Publishing in the American Journal of Public Health: Don’t Be Desk Rejected

Alfredo Morabia, Michael C Costanza
PMCID: PMC9932379  PMID: 36791353

Since June 2015, we have received about 30 000 submissions. We have enjoyed many of them, but we also have learned quite a bit about our prospective authors’ submission approaches.

Here is how our review process is organized: All submissions are first triaged by the editor-in-chief and the senior deputy editor. Out of 100 new submissions, 33% are internally “desk rejected” (i.e., without further review), sometimes without being deeply read, because their content is not appropriate for this journal. This has nothing to do with their quality. If their content is appropriate, some common causes of desk rejection are outdated data (e.g., data collection completed > 3 years before [which is too old for AJPH]); analysis of surveys not based on the latest data release; results of primarily etiological interest; pilot, feasibility, formative or process evaluation, or validation studies; lack of a comparison or control group; low survey response rate(s); small samples; case studies; and convenience samples. Of the 67% left, another half are desk rejected because they are deemed to be of low priority in terms of novelty or mainly of local interest—the Journal favoring national data when it comes to surveys and surveillance.

The 33% of submissions retained beyond the triage stage are forwarded to the deputy editor, who decides whether to assign them to an associate editor. A substantial number of rejections “without reviews” occur at this stage. Beyond it, the papers either will be rejected “after review” or published.

These statistics are for all submissions, including Opinion Pieces and Notes From the Field. If we focus specifically on Research Articles, Brief Research Articles, Analytic Essays, and Public Health Then and Now history manuscripts, which are strictly externally peer-reviewed, a simple way to put it is that 90% are rejected without review. We are very selective but make a huge effort to process these articles quickly. Five percent will be rejected after review, and 5% will be published. Both outcomes should be considered as successful, because the external reviews mean that peers have been working on your paper, and their comments may help you in publishing the paper elsewhere. The problem is the 90% of desk rejections, which involve a large loss of time and are a source of unwarranted frustration.

These desk rejections can be dramatically reduced if one reads the Instructions for Authors carefully and familiarizes oneself with the mission of AJPH by perusing its tables of contents over a few months and reading the most relevant articles. Explaining in the cover letter what the paper adds to what the Journal has already published is also useful. At triage, we are not necessarily aware of the whole literature, but we are aware of what we have published.

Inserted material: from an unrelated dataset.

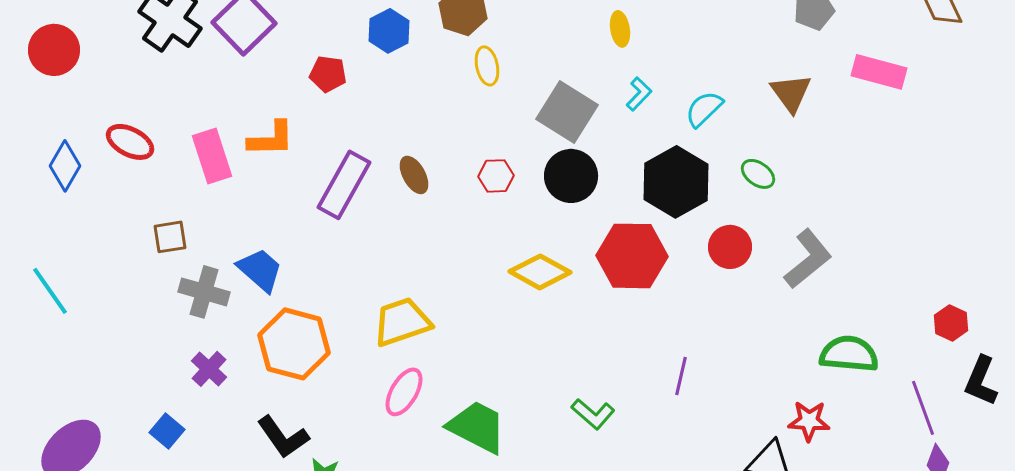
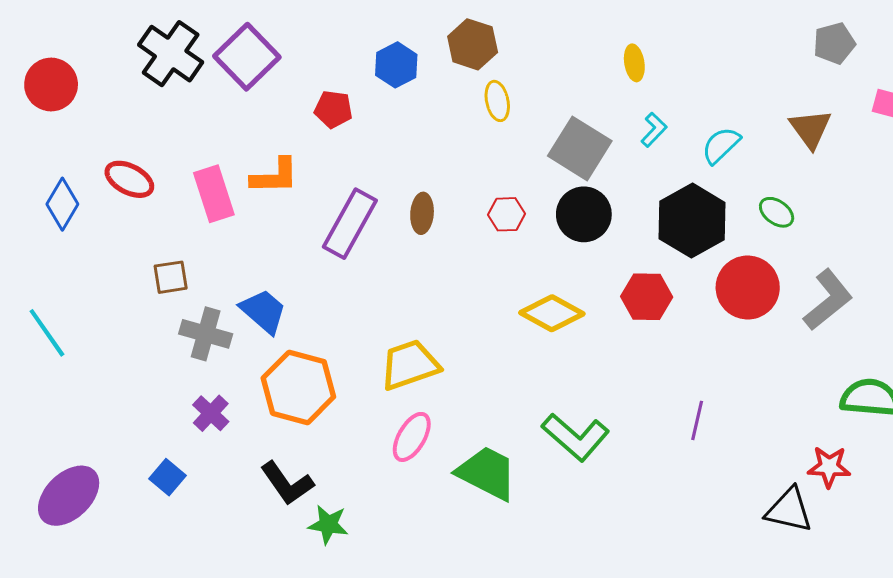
brown ellipse: (414, 175) -> (422, 213), turned 33
red circle: (730, 247) -> (748, 288), size x1.4
red hexagon: (632, 256) -> (647, 297), size x0.7
green L-shape: (593, 414) -> (576, 437), moved, size x1.5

Targeting the submission to a journal that is expecting similar articles may be time consuming, but it is worth allocating sufficient time to this search given that getting funded, conducting the research, and preparing the paper may have taken years.

As a bottom line, desk-rejected articles are as frustrating for us as they are for you. A useful objective is to carefully target a journal in order primarily not to be desk rejected because, again, having external reviews increases the chances of an article being published quickly and well, whereas a desk rejection just leaves the same paper older.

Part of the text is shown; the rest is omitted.